● Exercise directions
From the line that contains "ique a révélées" to the end of the records below, copy every line exactly. Both the first and last of these lines count.

● Records supplied
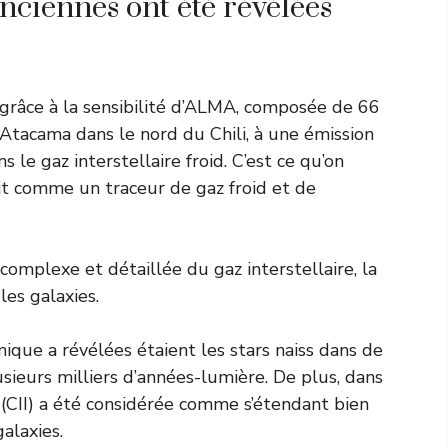
ciennes ont été révélées
s grâce à la sensibilité d’ALMA, composée de 66
’Atacama dans le nord du Chili, à une émission
 le gaz interstellaire froid. C’est ce qu’on
agit comme un traceur de gaz froid et de
 complexe et détaillée du gaz interstellaire, la
les galaxies.
ique a révélées étaient les stars naiss dans de
usieurs milliers d’années-lumière. De plus, dans
 (CII) a été considérée comme s’étendant bien
alaxies.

● Exercise solution
ique a révélées étaient les stars naiss dans de
usieurs milliers d’années-lumière. De plus, dans
 (CII) a été considérée comme s’étendant bien
alaxies.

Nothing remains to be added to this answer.